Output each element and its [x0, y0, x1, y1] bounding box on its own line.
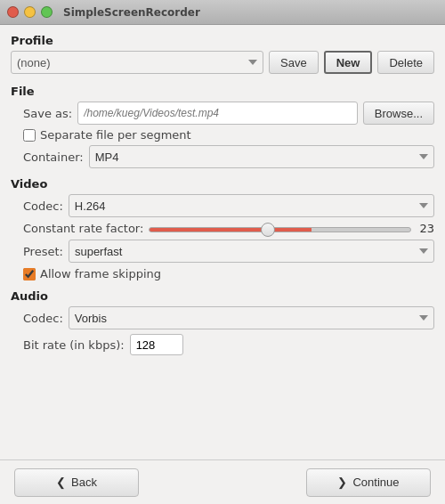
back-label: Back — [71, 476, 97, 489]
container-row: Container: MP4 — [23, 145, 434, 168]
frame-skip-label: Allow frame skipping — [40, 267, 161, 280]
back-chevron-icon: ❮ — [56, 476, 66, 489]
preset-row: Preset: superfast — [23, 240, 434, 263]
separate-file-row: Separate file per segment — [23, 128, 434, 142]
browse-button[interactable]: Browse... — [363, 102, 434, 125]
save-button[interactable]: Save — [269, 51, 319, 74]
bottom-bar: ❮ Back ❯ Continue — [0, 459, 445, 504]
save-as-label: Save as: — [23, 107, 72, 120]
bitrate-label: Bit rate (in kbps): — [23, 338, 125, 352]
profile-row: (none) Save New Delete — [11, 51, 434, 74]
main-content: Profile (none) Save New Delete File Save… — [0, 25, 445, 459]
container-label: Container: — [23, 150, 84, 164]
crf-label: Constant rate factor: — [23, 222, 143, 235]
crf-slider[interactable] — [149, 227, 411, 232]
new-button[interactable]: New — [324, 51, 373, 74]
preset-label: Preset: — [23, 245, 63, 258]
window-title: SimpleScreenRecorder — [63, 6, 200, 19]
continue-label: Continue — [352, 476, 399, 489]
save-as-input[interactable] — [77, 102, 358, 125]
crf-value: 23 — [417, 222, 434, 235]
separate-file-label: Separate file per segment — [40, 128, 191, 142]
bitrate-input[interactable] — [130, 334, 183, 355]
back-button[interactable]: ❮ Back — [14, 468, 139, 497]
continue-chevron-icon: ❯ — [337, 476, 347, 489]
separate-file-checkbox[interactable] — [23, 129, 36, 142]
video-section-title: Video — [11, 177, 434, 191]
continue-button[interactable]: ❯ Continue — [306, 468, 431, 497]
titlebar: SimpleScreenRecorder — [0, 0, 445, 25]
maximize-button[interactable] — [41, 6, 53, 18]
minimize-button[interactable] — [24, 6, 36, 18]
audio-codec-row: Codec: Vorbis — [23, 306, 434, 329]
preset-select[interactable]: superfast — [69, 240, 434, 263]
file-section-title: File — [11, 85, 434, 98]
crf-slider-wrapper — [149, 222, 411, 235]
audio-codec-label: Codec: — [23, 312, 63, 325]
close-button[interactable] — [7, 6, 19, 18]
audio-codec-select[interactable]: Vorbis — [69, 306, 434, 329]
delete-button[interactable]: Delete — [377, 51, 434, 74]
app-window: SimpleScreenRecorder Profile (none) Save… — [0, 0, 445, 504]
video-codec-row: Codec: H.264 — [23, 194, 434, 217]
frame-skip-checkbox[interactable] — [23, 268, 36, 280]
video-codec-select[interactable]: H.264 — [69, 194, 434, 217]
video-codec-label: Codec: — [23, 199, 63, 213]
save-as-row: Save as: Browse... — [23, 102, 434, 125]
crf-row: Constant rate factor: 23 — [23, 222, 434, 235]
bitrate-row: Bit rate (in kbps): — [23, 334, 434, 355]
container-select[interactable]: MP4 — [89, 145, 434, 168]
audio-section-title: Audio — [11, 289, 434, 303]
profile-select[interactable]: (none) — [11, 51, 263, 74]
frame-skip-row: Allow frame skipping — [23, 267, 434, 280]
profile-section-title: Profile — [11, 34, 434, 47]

☆ ☆ ☆ ☆ ☆ ☆ ☆

DIRECTIONS »
Going through the entries above, count the lines with the word "kbps". Give only the result.

THE COMPLETED TASK »
2